The team will map tumors from two patient cohorts in the trial, one being treated with the peptide vaccine alone and one with the vaccine combined with the immune checkpoint inhibitor pembrolizumab, an antibody used to potentiate vaccine-elicited T cell responses. This will help understand the effects of the peptide vaccine on the GBM TME and potentially identify parameters associated with patient outcome.

VALÉRIE DUTOIT, PHD, CO-RESEARCH GROUP LEADER AT THE UNIVERSITY OF GENEVA

"We hope that the project will lead to a better understanding of the role of the tumor microenvironment in patients’ response to standard or experimental intervention and help to identify those patients likely to respond."

The insights provided by this project will provide a better understanding of the role of the TME in the response of patients to standard or experimental treatments, help to identify those patients with prolonged survival and open new avenues for developing novel treatment options.

Detection of GFAP RNA molecules (grey dots) showing their location within a human glioblastoma sample.
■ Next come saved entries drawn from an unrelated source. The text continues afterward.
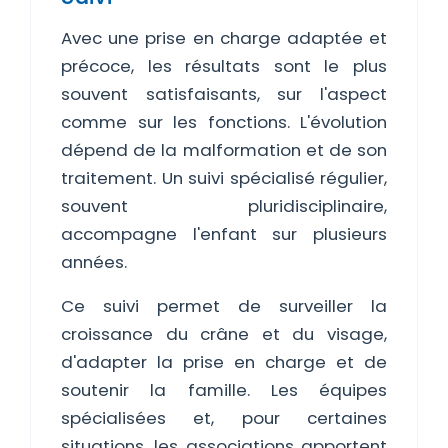
Avec une prise en charge adaptée et
précoce, les résultats sont le plus
souvent satisfaisants, sur l'aspect
comme sur les fonctions. L'évolution
dépend de la malformation et de son
traitement. Un suivi spécialisé régulier,
souvent pluridisciplinaire,
accompagne l'enfant sur plusieurs
années.
Ce suivi permet de surveiller la
croissance du crâne et du visage,
d'adapter la prise en charge et de
soutenir la famille. Les équipes
spécialisées et, pour certaines
situations, les associations apportent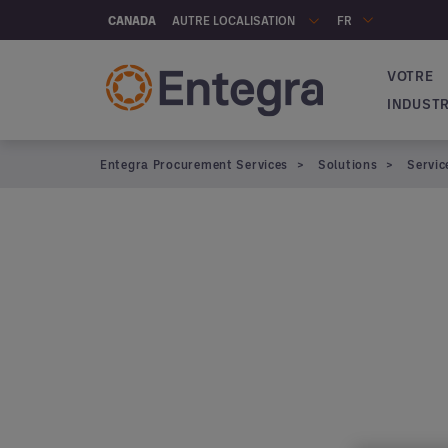
Skip to main content
AUTRE LOCALISATION
CANADA
FR
VOTRE
Navigat
INDUSTR
Entegra Procurement Services
Solutions
Servic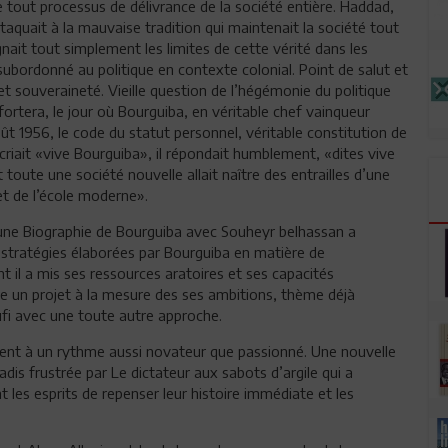
e tout processus de délivrance de la société entière. Haddad,
ttaquait à la mauvaise tradition qui maintenait la société tout
gnait tout simplement les limites de cette vérité dans les
subordonné au politique en contexte colonial. Point de salut et
e et souveraineté. Vieille question de l’hégémonie du politique
fortera, le jour où Bourguiba, en véritable chef vainqueur
 1956, le code du statut personnel, véritable constitution de
riait «vive Bourguiba», il répondait humblement, «dites vive
 toute une société nouvelle allait naître des entrailles d’une
et de l’école moderne».
’une Biographie de Bourguiba avec Souheyr belhassan a
 stratégies élaborées par Bourguiba en matière de
il a mis ses ressources aratoires et ses capacités
ire un projet à la mesure des ses ambitions, thème déjà
fi avec une toute autre approche.
ent à un rythme aussi novateur que passionné. Une nouvelle
jadis frustrée par Le dictateur aux sabots d’argile qui a
les esprits de repenser leur histoire immédiate et les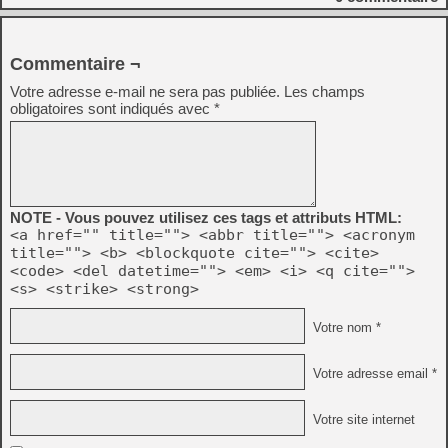
Commentaire ¬
Votre adresse e-mail ne sera pas publiée.
Les champs
obligatoires sont indiqués avec
*
NOTE - Vous pouvez utilisez ces tags et attributs HTML:
<a href="" title=""> <abbr title=""> <acronym
title=""> <b> <blockquote cite=""> <cite>
<code> <del datetime=""> <em> <i> <q cite="">
<s> <strike> <strong>
Votre nom *
Votre adresse email *
Votre site internet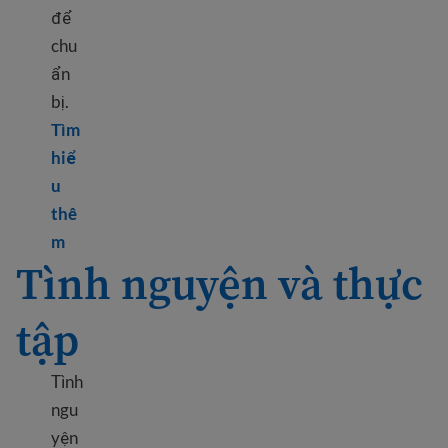
để
chu
ẩn
bị.
Tìm
hiể
u
thê
Learn more about Prepare for a job interview
m
Tình nguyện và thực
tập
Tình
ngu
yện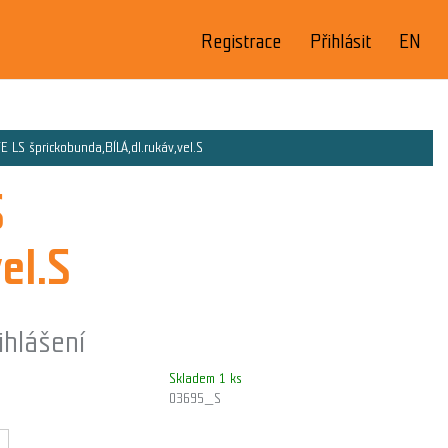
Registrace
Přihlásit
EN
LS šprickobunda,BÍLÁ,dl.rukáv,vel.S
S
el.S
ihlášení
Skladem 1 ks
03695_S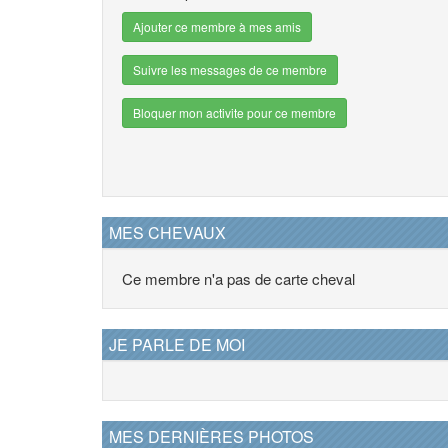
Ajouter ce membre à mes amis
Suivre les messages de ce membre
Bloquer mon activite pour ce membre
MES CHEVAUX
Ce membre n'a pas de carte cheval
JE PARLE DE MOI
MES DERNIÈRES PHOTOS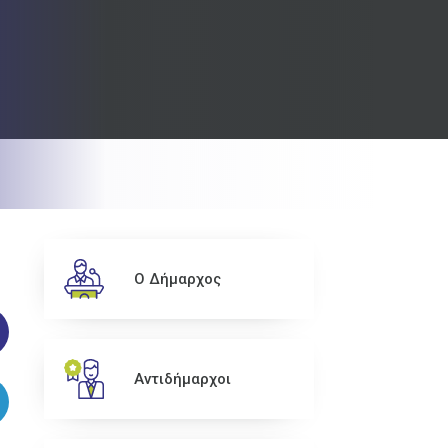
Ο Δήμαρχος
Αντιδήμαρχοι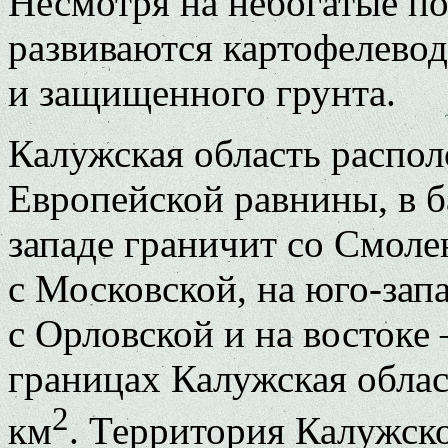
Несмотря на небогатые по
развиваются картофелевод
и защищенного грунта.
Калужская область распол
Европейской равнины, в б
западе граничит со Смоле
с Московской, на юго-запа
с Орловской и на востоке
границах Калужская облас
2
км
. Территория Калужско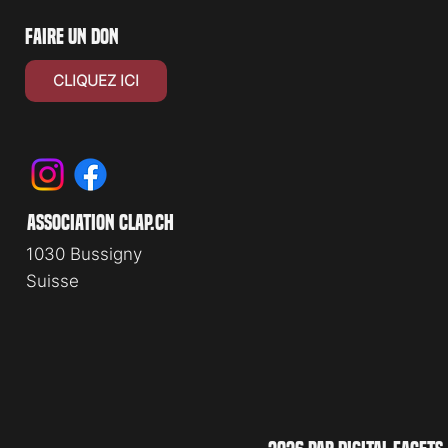
faire un don
CLIQUEZ ICI
association clap.ch
1030 Bussigny
Suisse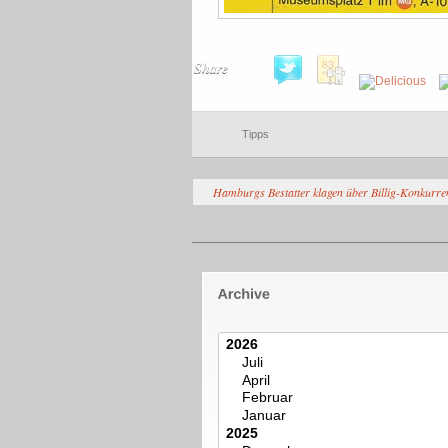
Share
Tipps
Hamburgs Bestatter klagen über Billig-Konkurre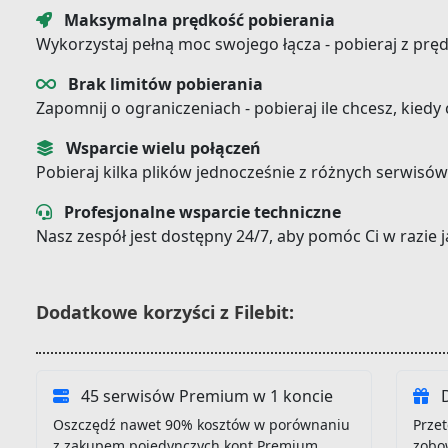
Maksymalna prędkość pobierania
Wykorzystaj pełną moc swojego łącza - pobieraj z prę
Brak limitów pobierania
Zapomnij o ograniczeniach - pobieraj ile chcesz, kiedy
Wsparcie wielu połączeń
Pobieraj kilka plików jednocześnie z różnych serwisów
Profesjonalne wsparcie techniczne
Nasz zespół jest dostępny 24/7, aby pomóc Ci w razie
Dodatkowe korzyści z Filebit:
45 serwisów Premium w 1 koncie
D
Oszczędź nawet 90% kosztów w porównaniu
Przet
z zakupem pojedynczych kont Premium
zobo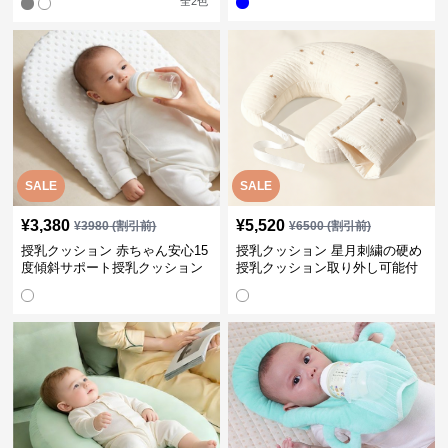
全
2
色
SALE
SALE
¥
3,380
¥
5,520
¥
3980
(割引前)
¥
6500
(割引前)
授乳クッション 赤ちゃん安心15
授乳クッション 星月刺繍の硬め
度傾斜サポート授乳クッション
授乳クッション取り外し可能付
硬め
き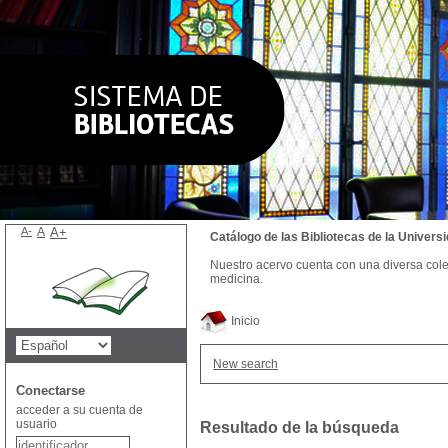
A-
A
A+
Catálogo de las Bibliotecas de la Univer
Nuestro acervo cuenta con una diversa colecc
medicina.
Inicio
New search
Conectarse
acceder a su cuenta de
usuario
Resultado de la búsqueda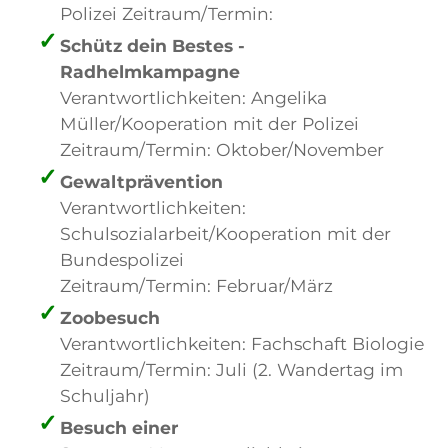
Polizei Zeitraum/Termin:
Schütz dein Bestes -
Radhelmkampagne
Verantwortlichkeiten: Angelika
Müller/Kooperation mit der Polizei
Zeitraum/Termin: Oktober/November
Gewaltprävention
Verantwortlichkeiten:
Schulsozialarbeit/Kooperation mit der
Bundespolizei
Zeitraum/Termin: Februar/März
Zoobesuch
Verantwortlichkeiten: Fachschaft Biologie
Zeitraum/Termin: Juli (2. Wandertag im
Schuljahr)
Besuch einer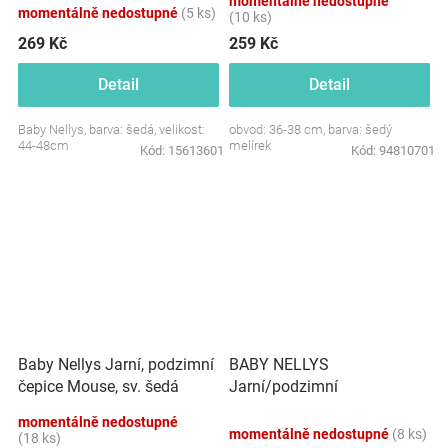
momentálně nedostupné
melírek
momentálně nedostupné
(5 ks)
(10 ks)
269 Kč
259 Kč
Detail
Detail
Baby Nellys, barva: šedá, velikost:
obvod: 36-38 cm, barva: šedý
44-48cm
melírek
Kód:
15613601
Kód:
94810701
BABY NELLYS
Baby Nellys Jarní, podzimní
Jarní/podzimní
čepice Mouse, sv. šedá
proužkovaná čepice
momentálně nedostupné
-černá/béžová/grafit
momentálně nedostupné
(8 ks)
(18 ks)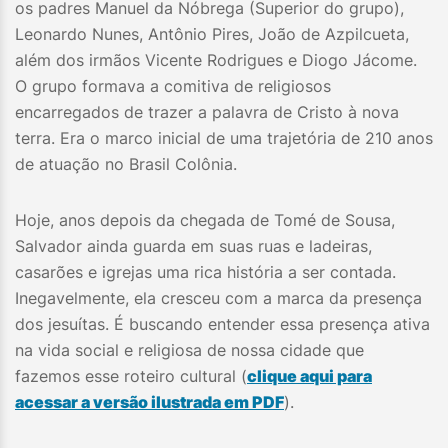
os padres Manuel da Nóbrega (Superior do grupo),
Leonardo Nunes, Antônio Pires, João de Azpilcueta,
além dos irmãos Vicente Rodrigues e Diogo Jácome.
O grupo formava a comitiva de religiosos
encarregados de trazer a palavra de Cristo à nova
terra. Era o marco inicial de uma trajetória de 210 anos
de atuação no Brasil Colônia.
Hoje, anos depois da chegada de Tomé de Sousa,
Salvador ainda guarda em suas ruas e ladeiras,
casarões e igrejas uma rica história a ser contada.
Inegavelmente, ela cresceu com a marca da presença
dos jesuítas. É buscando entender essa presença ativa
na vida social e religiosa de nossa cidade que
fazemos esse roteiro cultural (
clique aqui para
acessar a versão ilustrada em PDF
).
GFAP is a protein found in glial cells (astrocytes), one of the constituent cell types of tumors. Here, probes specifically bind to RNA molecules which code for GFAP, they are copied multiple times – known as amplification – and labelled with fluorescent ‘tags’. Cell nuclei: blue dots (labeled with DAPI), dark space indicates an area with no GFAP expression. Scale bar: 100µm

Imaging of immune cells (labeled with CD3 in purple – an antibody coupled to fluorescent particles and specific for T lymphocytes) and cellular nuclei (labeled with DAPI in Cyan) in human glioblastoma sample. Image on the right is a high magnification view of the image on the left.